I didn’t just read a book, I also watched a movie
Didi is about a 13 year old boy and how he spent the summer before highschool going through the violently emotional changes that only happen when one is a young teenager. The movie is set in 2008 and there’s so much late stage “good internet” on it that it made deeply nostalgic. This was the nadir of Instant Messengers, and Myspace Layouts. Facebook had just launched for everyone not in those specially selected colleges and Youtube was still mostly short clips and people were starting to find out they could get millions of views by posting instructional content. Before the internet was a series of paywalled gardens and platforms.
Telling you, best era.
There’s one part that was literally me on the screen. SmarterChild was a chatbot on AIM that was always on and would answer anything you put in there with surprisingly good (for 2005-2009) logic. I used to spend HOURS talking to that thing, it was when I first heard of the turing test and so I reveled in the fact that I could make that thing fail the test over and over and it would “get annoyed” at me. I would then save those text logs and post them on my livejournal. Those got about as many views as this newsletter. Didi, talks to SmarterChild when he screws up ANOTHER thing and loses a friend group. I too went to SmarterChild when I needed to vent and get something off my chest. I hope it never really goes sentient, cus I’m in trouble for putting that thing in an emotional roller coaster.
The other thing that this movie does so well is capture that inevitable shift that happens in friend groups when going from middle school to high school.

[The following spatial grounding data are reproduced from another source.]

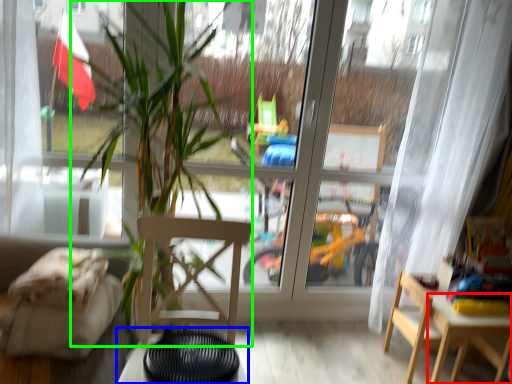 Question: Considering the real-world distances, which object is closest to table (highlighted by a red box)? table (highlighted by a blue box) or houseplant (highlighted by a green box).

Choices:
 (A) table
 (B) houseplant

Answer: (B) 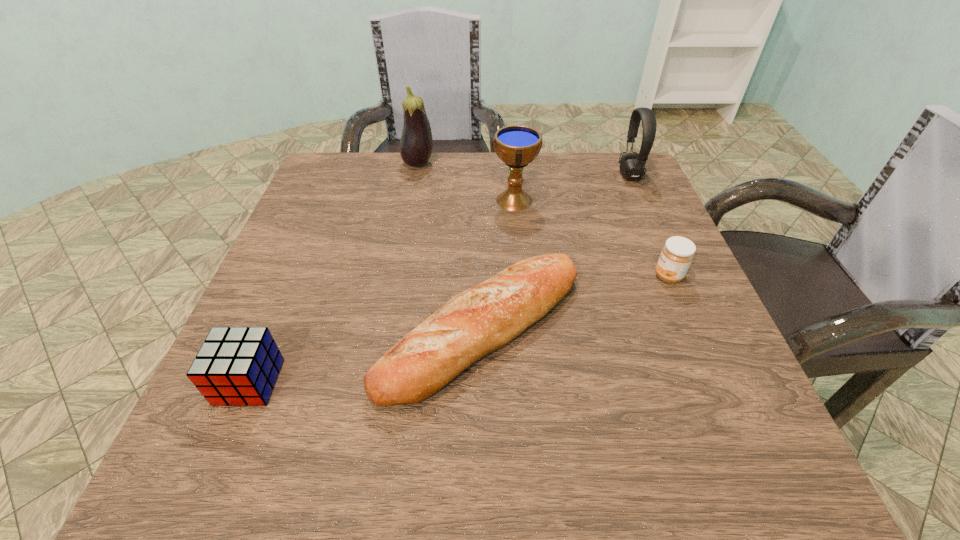 Where is `vacant space in between the baguet and the headset`? Image resolution: width=960 pixels, height=540 pixels. vacant space in between the baguet and the headset is located at coordinates (556, 253).

The width and height of the screenshot is (960, 540). I want to click on unoccupied area between the eggplant and the headset, so click(x=524, y=170).

Identify the location of vacant region between the chalice and the cube. This screenshot has height=540, width=960. (382, 291).

This screenshot has height=540, width=960. Identify the location of free space between the baguet and the tallest object. (450, 247).

At what (x,y) coordinates should I click in order to perform the action: click on free area in between the jam and the chalice. Please return your answer as a coordinate pair (x, y). Looking at the image, I should click on (591, 238).

Where is `free space between the chalice and the eggplant`? The height and width of the screenshot is (540, 960). free space between the chalice and the eggplant is located at coordinates (467, 182).

I want to click on free spot between the baguet and the leftmost object, so click(366, 356).

Locate an element on the screen. The image size is (960, 540). empty location between the chalice and the baguet is located at coordinates (498, 265).

Select which object is the closest to the leftmost object. Please provide its 2D coordinates. Your answer should be formatted as a tuple, i.e. [(x, y)], where the tuple contains the x and y coordinates of a point satisfying the conditions above.

[(484, 318)]

Point out which object is positioned as the fifth nearest to the eggplant. Please provide its 2D coordinates. Your answer should be formatted as a tuple, i.e. [(x, y)], where the tuple contains the x and y coordinates of a point satisfying the conditions above.

[(238, 366)] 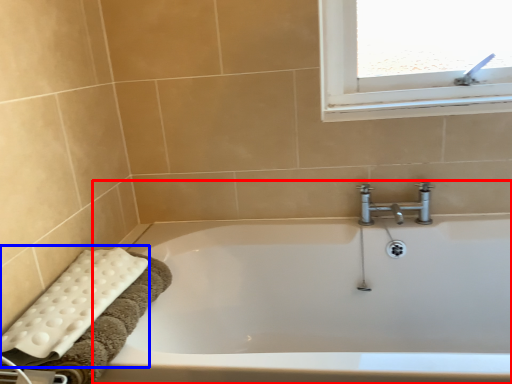 Question: Which object is closer to the camera taking this photo, bathtub (highlighted by a red box) or bath towel (highlighted by a blue box)?

Choices:
 (A) bathtub
 (B) bath towel

Answer: (A) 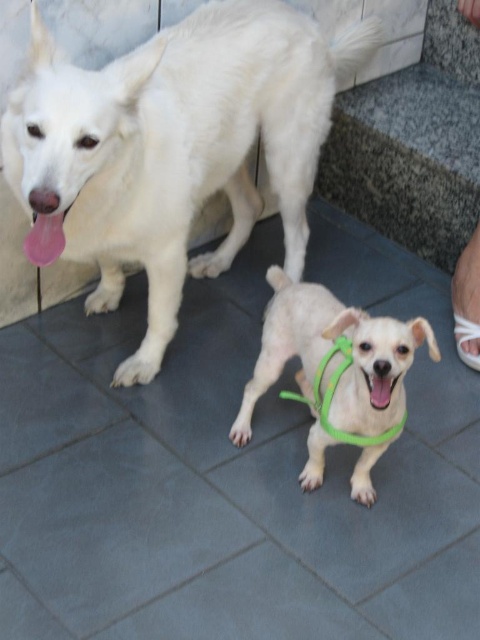 Question: Which of the following is the farthest from the observer?

Choices:
 (A) light brown fur at center
 (B) black matte mouth at center
 (C) green nylon leash at center

Answer: (C)

Question: Which point is closer to the camera?

Choices:
 (A) (367, 406)
 (B) (275, 45)
 (C) (348, 342)

Answer: (A)

Question: Which of the following is the farthest from the observer?

Choices:
 (A) (337, 378)
 (B) (348, 406)
 (C) (384, 396)
 (D) (245, 195)

Answer: (D)

Question: Does white fur dog at upper left lie in front of light brown fur at center?

Choices:
 (A) no
 (B) yes

Answer: (A)

Question: Does white fur dog at upper left lie in front of green nylon leash at center?

Choices:
 (A) yes
 (B) no

Answer: (A)

Question: Can you confirm if white fur dog at upper left is thinner than green nylon leash at center?

Choices:
 (A) yes
 (B) no

Answer: (B) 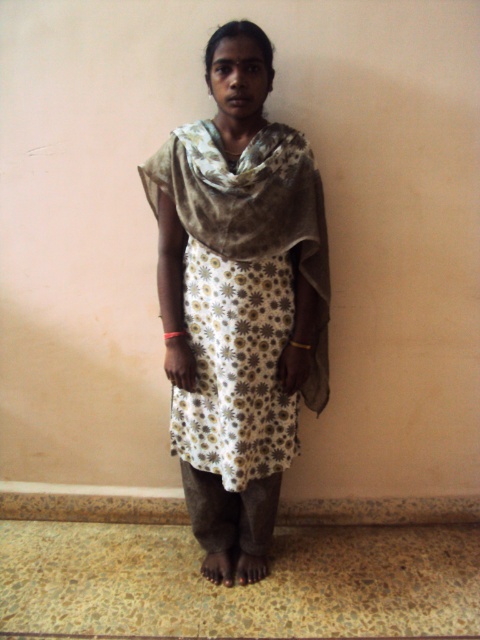 Does floral fabric dress at center appear under white floral fabric dress at center?

Actually, floral fabric dress at center is above white floral fabric dress at center.

Can you confirm if floral fabric dress at center is taller than white floral fabric dress at center?

Indeed, floral fabric dress at center has a greater height compared to white floral fabric dress at center.

Measure the distance between point (166, 186) and camera.

6.06 feet

Find the location of a particular element. floral fabric dress at center is located at coordinates (239, 301). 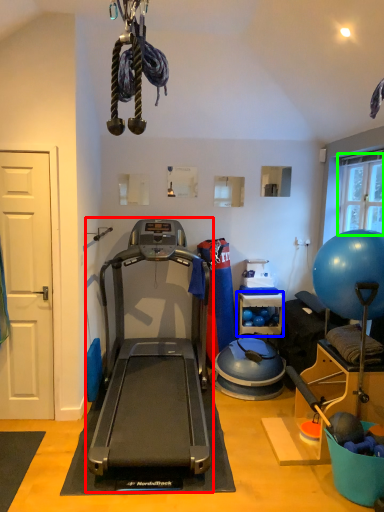 Question: Which object is the farthest from treadmill (highlighted by a red box)? Choose among these: shelf (highlighted by a blue box) or window screen (highlighted by a green box).

Choices:
 (A) shelf
 (B) window screen

Answer: (B) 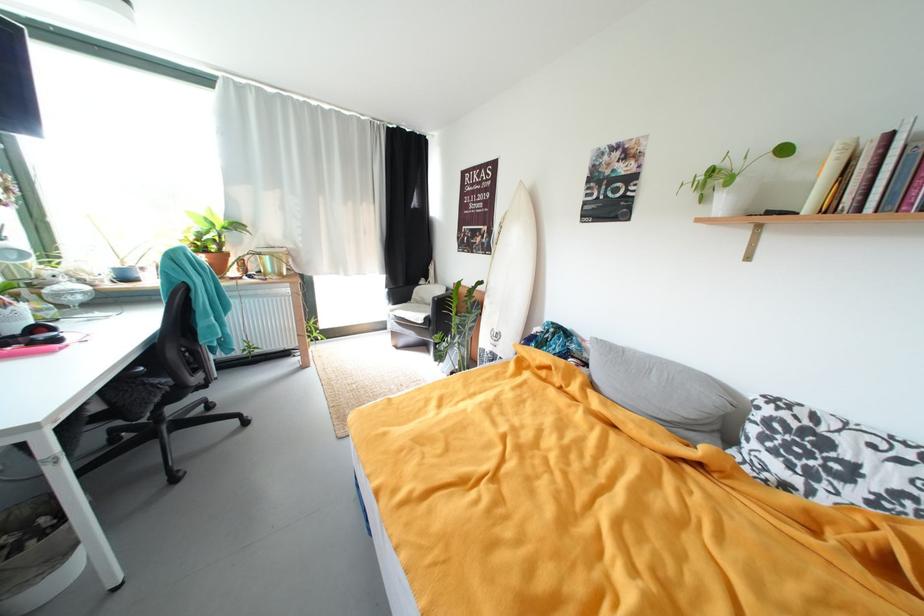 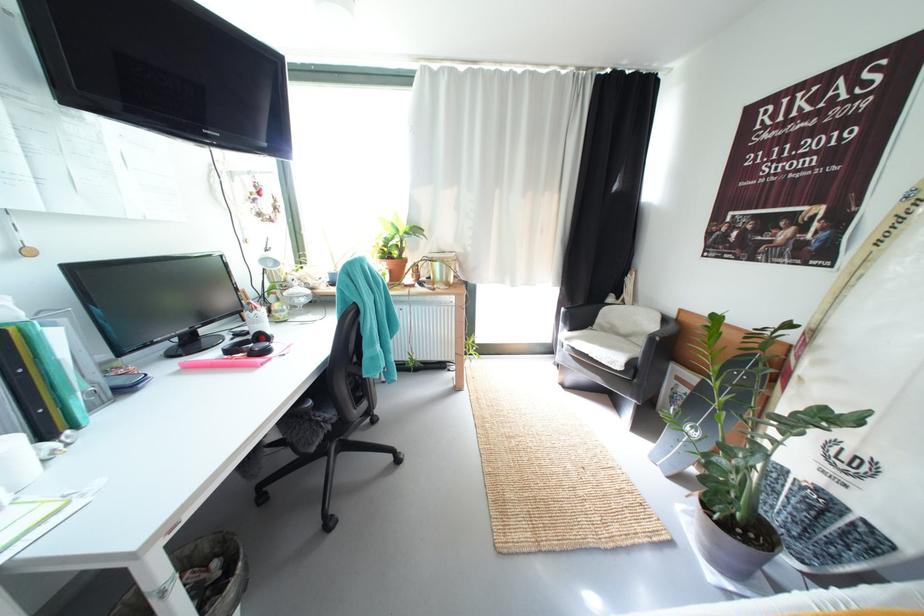 Question: The camera is either moving clockwise (left) or counter-clockwise (right) around the object. The first image is from the beginning of the video and the second image is from the end. Is the camera moving left or right when shooting the video?

Choices:
 (A) Left
 (B) Right

Answer: (B) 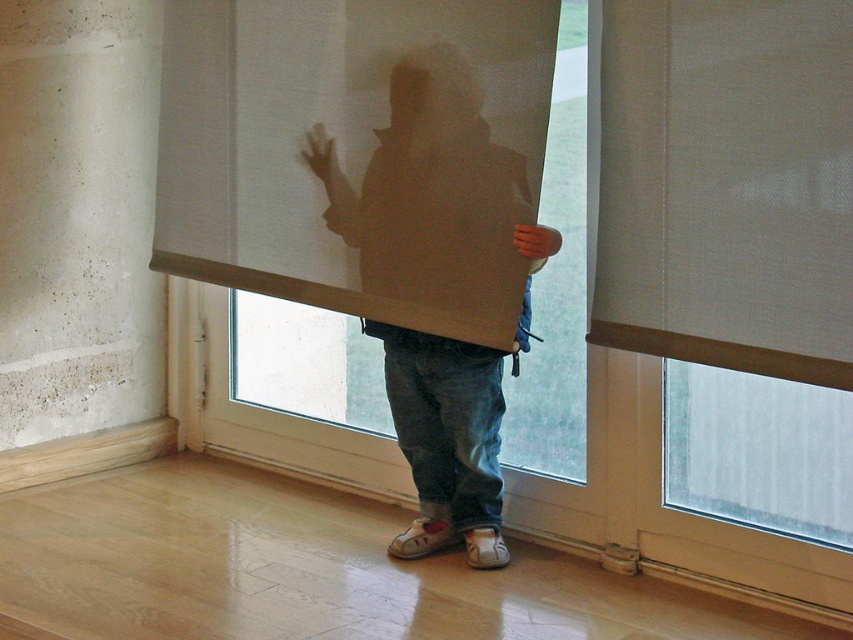 Does beige fabric curtain at upper right come behind matte cardboard box at center?

No, beige fabric curtain at upper right is in front of matte cardboard box at center.

Between point (683, 106) and point (463, 420), which one is positioned in front?

Point (683, 106) is in front.

Identify the location of beige fabric curtain at upper right. (722, 182).

Does white sheer curtain at center have a greater width compared to matte cardboard box at center?

Yes.

Which is below, white sheer curtain at center or matte cardboard box at center?

matte cardboard box at center is below.

Is point (515, 145) closer to camera compared to point (421, 484)?

Yes.

In order to click on white sheer curtain at center in this screenshot , I will do `click(357, 154)`.

Is white sheer curtain at center smaller than beige fabric curtain at upper right?

No, white sheer curtain at center is not smaller than beige fabric curtain at upper right.

Can you confirm if white sheer curtain at center is wider than beige fabric curtain at upper right?

Yes, white sheer curtain at center is wider than beige fabric curtain at upper right.

Between point (474, 138) and point (676, 307), which one is positioned in front?

Point (676, 307) is more forward.

The height and width of the screenshot is (640, 853). Find the location of `white sheer curtain at center`. white sheer curtain at center is located at coordinates (357, 154). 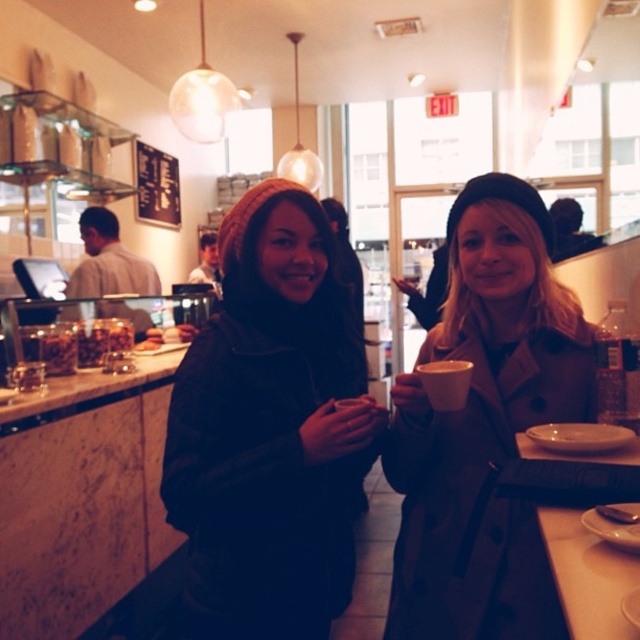 Question: Among these objects, which one is farthest from the camera?

Choices:
 (A) matte black beanie at center
 (B) matte gray coat at center

Answer: (A)

Question: Can you confirm if matte gray coat at center is positioned below clear plastic bottle at right?

Choices:
 (A) yes
 (B) no

Answer: (A)

Question: Among these objects, which one is farthest from the camera?

Choices:
 (A) matte gray coat at center
 (B) clear plastic bottle at right
 (C) matte black beanie at center

Answer: (B)

Question: Which object is positioned closest to the matte black beanie at center?

Choices:
 (A) clear plastic bottle at right
 (B) matte gray coat at center

Answer: (B)

Question: Does matte black beanie at center have a larger size compared to matte gray coat at center?

Choices:
 (A) yes
 (B) no

Answer: (A)

Question: In this image, where is matte black beanie at center located relative to matte gray coat at center?

Choices:
 (A) left
 (B) right

Answer: (A) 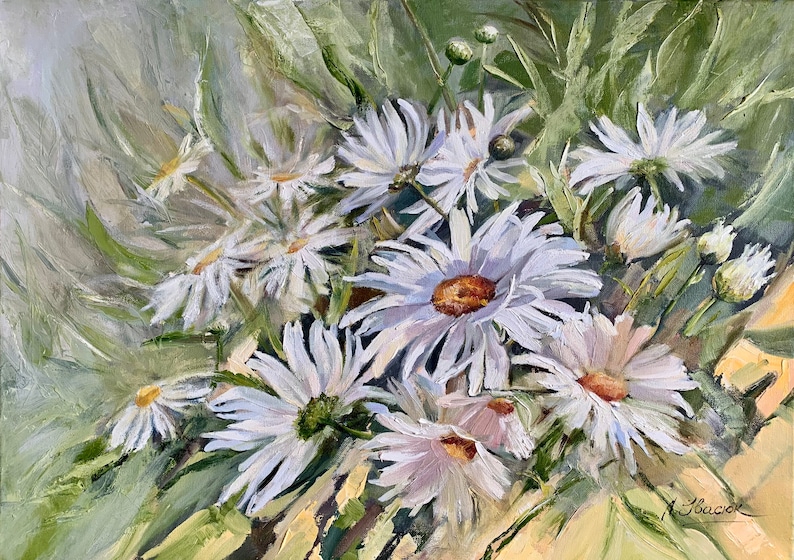 Where is `bottom left corner of painting`? bottom left corner of painting is located at coordinates (1, 557). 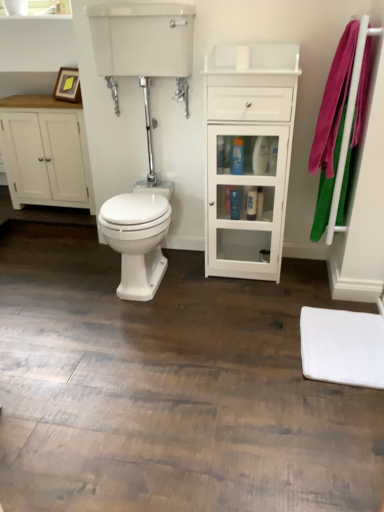 Identify the location of vacant area on top of white glossy bidet at center (from a real-world perspective). The width and height of the screenshot is (384, 512). (135, 204). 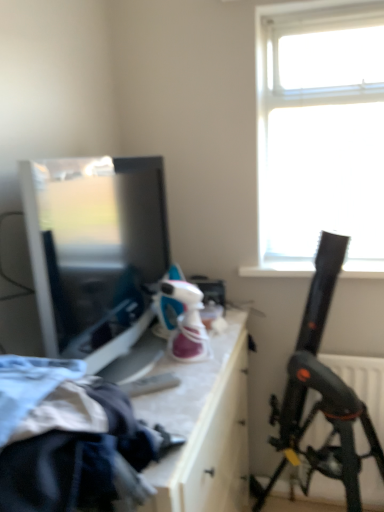 Question: Which is correct: white glossy drawer at center is inside matte black television at left, or outside of it?

Choices:
 (A) inside
 (B) outside

Answer: (B)

Question: Is white glossy drawer at center wider or thinner than matte black television at left?

Choices:
 (A) wide
 (B) thin

Answer: (A)

Question: Which of these objects is positioned closest to the white glossy drawer at center?

Choices:
 (A) matte black television at left
 (B) black plastic telescope at right

Answer: (B)

Question: Considering the real-world distances, which object is closest to the white glossy drawer at center?

Choices:
 (A) matte black television at left
 (B) black plastic telescope at right

Answer: (B) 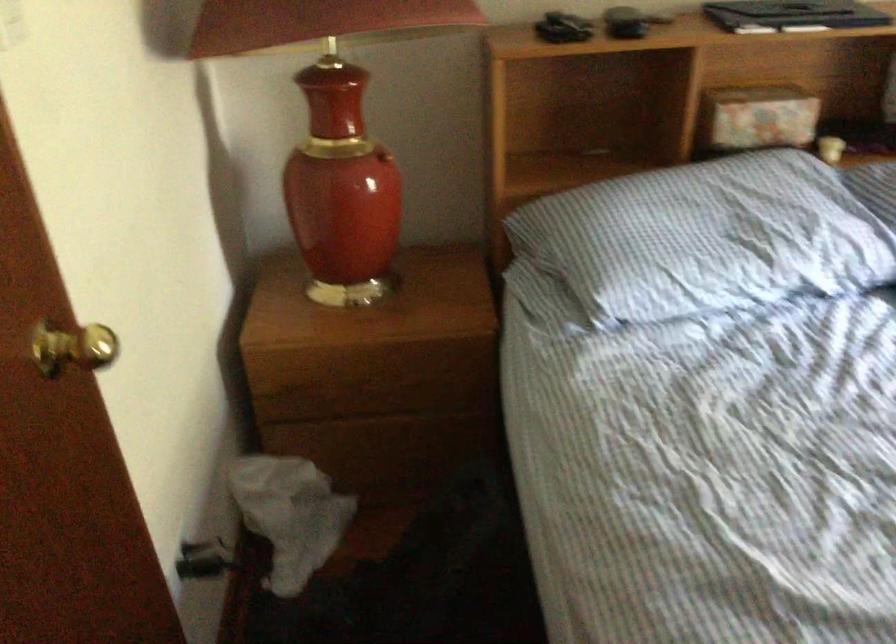 The height and width of the screenshot is (644, 896). In order to click on black electrical plug in this screenshot , I will do `click(204, 560)`. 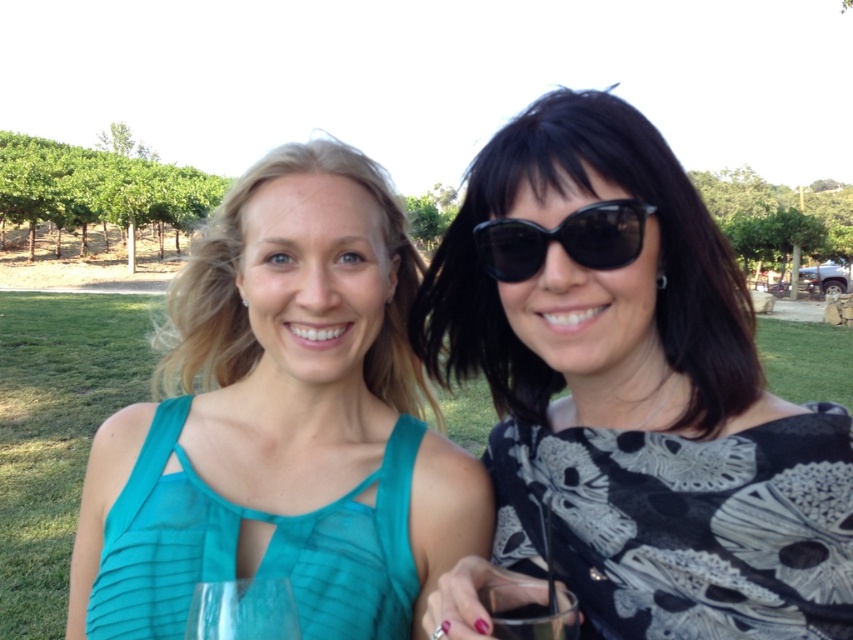 You are a photographer planning to capture a candid shot of the two women in the scene. You need to ensure that the black printed dress at center and the transparent glass at center are both clearly visible in the frame. Given their sizes, which object would require you to adjust your camera angle to avoid cropping? Please explain your reasoning based on their relative sizes.

The black printed dress at center is wider than the transparent glass at center. Therefore, to ensure both are fully visible without cropping, you would need to adjust the camera angle to accommodate the wider width of the black printed dress at center.

You are a photographer setting up for a photoshoot in the park. You have a black printed dress at center and a transparent glass at center in your frame. Which object should you adjust in your camera to ensure proper focus if the transparent glass is causing reflections? Explain your reasoning.

The black printed dress at center is taller than the transparent glass at center. Since the dress is taller, adjusting focus on it would likely ensure the glass is also in focus due to its closer proximity in the frame. Alternatively, focusing on the glass might require adjusting the dress out of focus, which is less ideal as it is the primary subject.

You are a photographer setting up a shoot in the park. You notice the black printed fabric dress at right and the black plastic sunglasses at center. Which object should you adjust your camera focus on first if you want to capture both in the same frame, considering their sizes?

The black printed fabric dress at right is taller than the black plastic sunglasses at center, so you should focus on the dress first to ensure it is in clear view before adjusting for the smaller sunglasses. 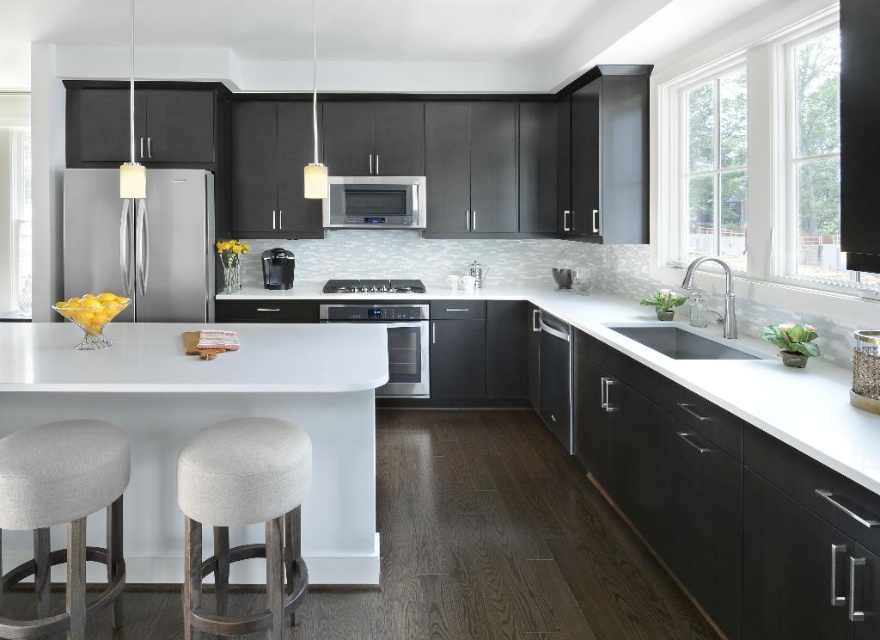 Who is taller, satin stainless steel refrigerator at left or satin black coffee maker at center?

satin stainless steel refrigerator at left

Between point (101, 230) and point (266, 268), which one is positioned in front?

Point (101, 230) is in front.

Is point (72, 177) in front of point (270, 276)?

That is True.

The width and height of the screenshot is (880, 640). In order to click on satin stainless steel refrigerator at left in this screenshot , I will do `click(176, 248)`.

Who is positioned more to the left, white glossy countertop at center or satin stainless steel dishwasher at center?

From the viewer's perspective, satin stainless steel dishwasher at center appears more on the left side.

I want to click on white glossy countertop at center, so (x=695, y=371).

Does satin stainless steel microwave at center come behind satin black coffee maker at center?

Yes, satin stainless steel microwave at center is further from the viewer.

Between point (390, 177) and point (274, 256), which one is positioned in front?

Point (274, 256) is in front.

Find the location of a particular element. satin stainless steel microwave at center is located at coordinates (374, 202). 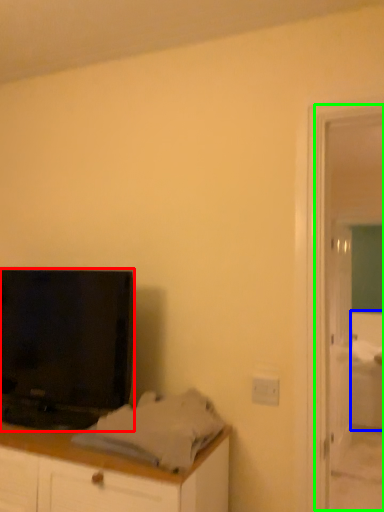 Question: Which is nearer to the television (highlighted by a red box)? bed (highlighted by a blue box) or screen door (highlighted by a green box).

Choices:
 (A) bed
 (B) screen door

Answer: (B) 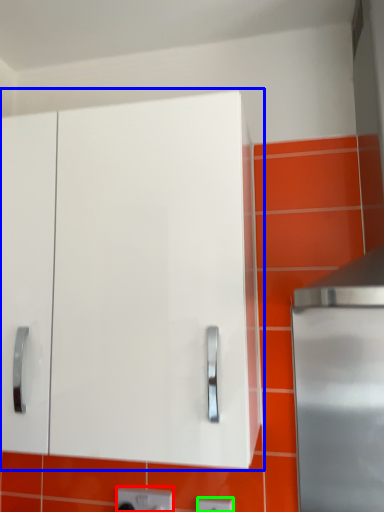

For some reason or another it tends to happen, for me it was that my closest “every day hangout” friend got a car and started going out for lunch every day, and I didn’t have money for that. So I found myself a new “every day hang out” group of friends. I would still talk to my other friends, but there was an undeaniable shift because of that. I didn’t really realize that until I saw it happen in Didi.
Also, really great heartbreaking scenes with his mom.
Watch Didi.
Finally, a youtube video worth watching
WhistlinDiesel is one of the top “spend a lot of money to destroy something cool as chaotically as possible” Youtubers out there. There’s a lot of them. They can be fun. It’s my trash reality tv. Being into cars I’ve run into a few of them before as most of these guys also have a fair amount of car love/knowledge themselves. It’s like really high production value “let’s throw the biggest rock we can into the lake” type of videos.
WhistlinDiesel is famous for abusing cars in extreme ways, dude bought a Ferrari F8 and accidentally burnt it to a crisp after he tried to use it as a farm vehicle. He’s also famously been unable to destroy a Toyota Hilux to the point it’s become unfixable. WhistlinDiesel is also a bit of a bro, who loves Tesla and Elon.
Which is what makes this video so much better.
Dude wrecks this thing and it breaks in the most hilarious ways. Including one very dangerous one where the tow hook just breaks off the body and he discovers the tow hook is tied to NOTHING.(5:48)
Profoundly entertaining video, I really don’t think WhistlinDiesel expected this to go so bad. But it’s a super entertaining view into how BROKEN and BAD the Cybertruck is when it’s doing anything above terrorizing suburban neighborhood roads. Plus it made Elon boys suuuuper pissed off.